Sierra Club is defending state and local building electrification efforts against industry attack in courts across the country. Since the Court of Appeals for the Ninth Circuit struck down Berkeley’s city ordinance banning gas infrastructure in new buildings, gas industry groups have filed a dozen copy-cat suits. Sierra Club attorneys have intervened or submitted amicus briefs, or plan to do so, in eleven cases. In July, the courts in two of those cases rejected the gas industry’s arguments.
On July 18, a federal court in Los Angeles upheld the South Coast Air Quality Management District’s zero-emission boiler standards, rejecting a challenge brought by industry groups that relied on the same legal arguments used in the Berkeley case. Sierra Club attorneys Nihal Shrinath and Jim Dennison worked with Earthjustice and allies to help defend the standards in court.

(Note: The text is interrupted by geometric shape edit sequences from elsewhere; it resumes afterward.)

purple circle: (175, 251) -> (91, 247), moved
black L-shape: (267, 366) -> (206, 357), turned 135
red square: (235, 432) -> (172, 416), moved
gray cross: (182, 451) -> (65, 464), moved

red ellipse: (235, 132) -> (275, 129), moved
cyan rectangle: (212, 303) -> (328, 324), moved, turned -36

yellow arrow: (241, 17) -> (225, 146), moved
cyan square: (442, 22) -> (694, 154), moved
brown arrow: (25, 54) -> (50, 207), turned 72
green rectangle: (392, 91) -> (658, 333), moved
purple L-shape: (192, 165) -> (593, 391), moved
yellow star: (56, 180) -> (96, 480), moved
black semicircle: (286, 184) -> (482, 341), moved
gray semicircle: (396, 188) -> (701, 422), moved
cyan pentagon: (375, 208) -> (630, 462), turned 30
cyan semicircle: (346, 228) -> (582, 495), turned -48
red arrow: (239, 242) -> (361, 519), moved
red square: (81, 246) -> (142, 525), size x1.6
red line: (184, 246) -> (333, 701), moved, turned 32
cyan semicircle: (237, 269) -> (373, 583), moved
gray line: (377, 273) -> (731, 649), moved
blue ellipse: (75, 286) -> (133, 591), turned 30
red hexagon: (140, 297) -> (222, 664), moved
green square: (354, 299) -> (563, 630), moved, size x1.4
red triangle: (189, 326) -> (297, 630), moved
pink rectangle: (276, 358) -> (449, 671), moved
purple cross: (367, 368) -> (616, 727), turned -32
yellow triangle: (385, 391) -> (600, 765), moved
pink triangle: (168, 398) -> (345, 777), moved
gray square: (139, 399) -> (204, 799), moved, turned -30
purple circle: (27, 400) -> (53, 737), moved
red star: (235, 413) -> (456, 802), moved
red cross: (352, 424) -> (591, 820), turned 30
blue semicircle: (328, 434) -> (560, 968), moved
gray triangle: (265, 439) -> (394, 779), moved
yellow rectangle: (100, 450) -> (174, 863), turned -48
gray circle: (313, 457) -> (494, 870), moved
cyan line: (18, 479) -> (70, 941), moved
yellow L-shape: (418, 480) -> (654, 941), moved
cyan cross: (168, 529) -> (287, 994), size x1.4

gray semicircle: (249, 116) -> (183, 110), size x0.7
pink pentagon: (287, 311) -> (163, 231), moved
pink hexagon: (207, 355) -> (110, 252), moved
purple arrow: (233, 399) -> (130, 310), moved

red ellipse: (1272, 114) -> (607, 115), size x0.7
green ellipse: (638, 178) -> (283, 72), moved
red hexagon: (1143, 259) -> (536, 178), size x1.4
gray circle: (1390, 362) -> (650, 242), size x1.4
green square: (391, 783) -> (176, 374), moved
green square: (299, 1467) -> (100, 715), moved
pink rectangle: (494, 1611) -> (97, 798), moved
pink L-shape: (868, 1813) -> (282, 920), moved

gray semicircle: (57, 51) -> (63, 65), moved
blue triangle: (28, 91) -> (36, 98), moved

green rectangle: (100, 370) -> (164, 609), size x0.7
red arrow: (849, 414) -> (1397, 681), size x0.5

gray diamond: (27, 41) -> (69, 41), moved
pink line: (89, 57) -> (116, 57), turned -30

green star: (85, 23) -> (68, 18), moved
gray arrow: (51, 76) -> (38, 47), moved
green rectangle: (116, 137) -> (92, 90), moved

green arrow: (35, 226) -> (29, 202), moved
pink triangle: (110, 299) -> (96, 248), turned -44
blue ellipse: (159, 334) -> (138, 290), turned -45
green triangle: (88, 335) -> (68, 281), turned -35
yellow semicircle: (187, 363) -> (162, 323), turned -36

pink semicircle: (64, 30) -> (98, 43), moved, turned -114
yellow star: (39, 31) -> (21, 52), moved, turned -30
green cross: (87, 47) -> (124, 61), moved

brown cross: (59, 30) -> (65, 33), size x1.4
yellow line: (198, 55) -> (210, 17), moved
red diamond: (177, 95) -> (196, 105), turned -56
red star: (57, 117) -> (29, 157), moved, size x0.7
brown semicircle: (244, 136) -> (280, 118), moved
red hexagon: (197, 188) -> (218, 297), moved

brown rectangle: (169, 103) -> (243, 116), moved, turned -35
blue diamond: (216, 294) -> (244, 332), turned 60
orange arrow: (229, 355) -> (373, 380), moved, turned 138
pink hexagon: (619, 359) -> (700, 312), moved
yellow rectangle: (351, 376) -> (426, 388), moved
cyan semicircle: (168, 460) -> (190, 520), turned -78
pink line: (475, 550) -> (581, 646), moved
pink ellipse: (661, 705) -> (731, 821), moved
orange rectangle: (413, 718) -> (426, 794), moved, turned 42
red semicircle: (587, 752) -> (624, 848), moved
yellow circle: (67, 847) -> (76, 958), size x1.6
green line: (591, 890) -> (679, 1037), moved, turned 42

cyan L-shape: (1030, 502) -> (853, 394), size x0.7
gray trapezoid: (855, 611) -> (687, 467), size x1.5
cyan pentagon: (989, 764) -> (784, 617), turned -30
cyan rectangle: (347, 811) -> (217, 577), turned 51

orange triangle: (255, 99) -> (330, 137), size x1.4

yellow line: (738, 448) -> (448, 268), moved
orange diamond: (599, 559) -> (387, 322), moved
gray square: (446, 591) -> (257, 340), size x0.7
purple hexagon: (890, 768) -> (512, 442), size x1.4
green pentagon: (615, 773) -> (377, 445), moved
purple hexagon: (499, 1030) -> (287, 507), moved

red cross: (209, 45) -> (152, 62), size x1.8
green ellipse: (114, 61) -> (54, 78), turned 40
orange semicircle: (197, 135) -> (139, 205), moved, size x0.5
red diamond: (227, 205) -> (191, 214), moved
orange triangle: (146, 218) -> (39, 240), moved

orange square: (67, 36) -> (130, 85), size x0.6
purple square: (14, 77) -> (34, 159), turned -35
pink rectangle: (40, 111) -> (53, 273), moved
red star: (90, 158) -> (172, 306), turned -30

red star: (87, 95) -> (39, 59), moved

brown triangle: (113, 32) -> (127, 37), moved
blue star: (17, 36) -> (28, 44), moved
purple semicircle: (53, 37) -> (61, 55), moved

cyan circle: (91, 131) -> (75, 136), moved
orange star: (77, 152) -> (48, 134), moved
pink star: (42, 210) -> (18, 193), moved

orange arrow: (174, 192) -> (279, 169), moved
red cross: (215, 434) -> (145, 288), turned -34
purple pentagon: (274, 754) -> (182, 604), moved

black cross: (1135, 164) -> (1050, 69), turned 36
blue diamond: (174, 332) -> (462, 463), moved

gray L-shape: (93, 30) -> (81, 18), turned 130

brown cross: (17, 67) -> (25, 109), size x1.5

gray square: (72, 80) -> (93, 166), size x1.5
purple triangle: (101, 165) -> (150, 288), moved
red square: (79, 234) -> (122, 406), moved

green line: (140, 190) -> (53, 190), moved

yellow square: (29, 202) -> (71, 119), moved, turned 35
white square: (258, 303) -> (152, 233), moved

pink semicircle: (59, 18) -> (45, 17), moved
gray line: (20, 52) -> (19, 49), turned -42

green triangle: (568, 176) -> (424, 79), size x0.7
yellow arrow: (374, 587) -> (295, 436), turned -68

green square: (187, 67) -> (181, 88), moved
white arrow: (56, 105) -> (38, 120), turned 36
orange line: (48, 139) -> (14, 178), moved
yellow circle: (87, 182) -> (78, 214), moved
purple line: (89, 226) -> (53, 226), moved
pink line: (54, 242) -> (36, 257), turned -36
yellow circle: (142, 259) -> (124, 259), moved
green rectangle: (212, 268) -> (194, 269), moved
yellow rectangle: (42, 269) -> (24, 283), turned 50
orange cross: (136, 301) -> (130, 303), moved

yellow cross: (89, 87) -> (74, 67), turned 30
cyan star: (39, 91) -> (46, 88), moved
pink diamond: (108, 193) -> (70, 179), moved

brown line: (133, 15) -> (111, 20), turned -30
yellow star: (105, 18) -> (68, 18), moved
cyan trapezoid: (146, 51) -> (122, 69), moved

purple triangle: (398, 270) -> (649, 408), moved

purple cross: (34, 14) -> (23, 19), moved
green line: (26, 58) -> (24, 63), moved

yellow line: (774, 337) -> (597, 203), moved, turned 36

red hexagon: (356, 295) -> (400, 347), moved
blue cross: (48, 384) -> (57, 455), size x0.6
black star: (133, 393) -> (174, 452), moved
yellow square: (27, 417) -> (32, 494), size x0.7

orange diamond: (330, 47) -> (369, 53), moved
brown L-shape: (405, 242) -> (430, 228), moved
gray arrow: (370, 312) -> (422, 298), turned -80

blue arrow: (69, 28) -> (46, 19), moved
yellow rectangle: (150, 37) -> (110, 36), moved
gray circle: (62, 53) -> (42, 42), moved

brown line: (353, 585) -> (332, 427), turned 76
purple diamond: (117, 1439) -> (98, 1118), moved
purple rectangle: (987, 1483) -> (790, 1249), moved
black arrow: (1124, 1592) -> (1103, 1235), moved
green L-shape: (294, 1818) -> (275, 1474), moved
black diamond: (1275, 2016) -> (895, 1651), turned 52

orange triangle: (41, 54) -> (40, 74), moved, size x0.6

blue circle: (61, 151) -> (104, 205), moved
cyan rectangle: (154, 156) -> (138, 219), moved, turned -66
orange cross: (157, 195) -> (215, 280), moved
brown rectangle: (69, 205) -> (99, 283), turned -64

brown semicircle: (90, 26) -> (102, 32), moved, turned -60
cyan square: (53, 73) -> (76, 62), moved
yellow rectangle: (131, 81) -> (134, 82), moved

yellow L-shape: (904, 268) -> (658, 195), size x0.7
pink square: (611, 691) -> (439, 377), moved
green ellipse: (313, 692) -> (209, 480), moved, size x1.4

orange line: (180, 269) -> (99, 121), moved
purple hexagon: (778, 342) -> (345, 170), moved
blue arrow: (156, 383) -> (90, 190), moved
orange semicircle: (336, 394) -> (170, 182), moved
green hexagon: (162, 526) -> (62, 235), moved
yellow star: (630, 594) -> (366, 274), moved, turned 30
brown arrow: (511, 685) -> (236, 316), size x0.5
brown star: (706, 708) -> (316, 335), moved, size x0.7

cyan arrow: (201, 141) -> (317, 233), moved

The court’s order agrees with legal arguments made by the District and our intervenor coalition. In strong language, the order definitively places emissions regulations or “what comes out of appliances” outside of the scope of EPCA [the federal law that the industry groups’ challenge relied on] which regulates how much and what goes into appliances (i.e. energy efficiency). The order emphasizes the need for the boiler standards to address longstanding and dire air quality issues, and agrees with us that “there is no reason to believe that Congress ever intended or even contemplated that the EPCA would preempt emission regulations designed to combat air pollution.” The court squarely rejected the industry groups’ arguments that the “very narrow” Berkeley decision should apply in this case, which involves emission standards rather than a prohibition on gas connections.
Next, on July 23, the federal district court for the Northern District of New York upheld New York State’s building electrification law, which requires most new buildings to be all-electric by 2028. That court also rejected an industry challenge that relied on the Berkeley ruling and did not mince words when it declared that ruling flawed: “Recognizing the flaws in the Ninth Circuit panel’s reasoning, the Court declines to follow California Restaurant Assoc., and instead is persuaded by the more reasoned analysis outlined in the dissent opinion for California Restaurant Assoc., and in Ass’n of Contracting Plumbers of the City of New York, Inc., and adopts that analysis here.” Like the South Coast emission standards, New York’s law was passed to address air pollution from combustion of fossil fuels in buildings. Sierra Club attorneys Josh Berman and Bridget Lee submitted an amicus brief detailing the public health benefits of the state law and electrification in general, which the court cited.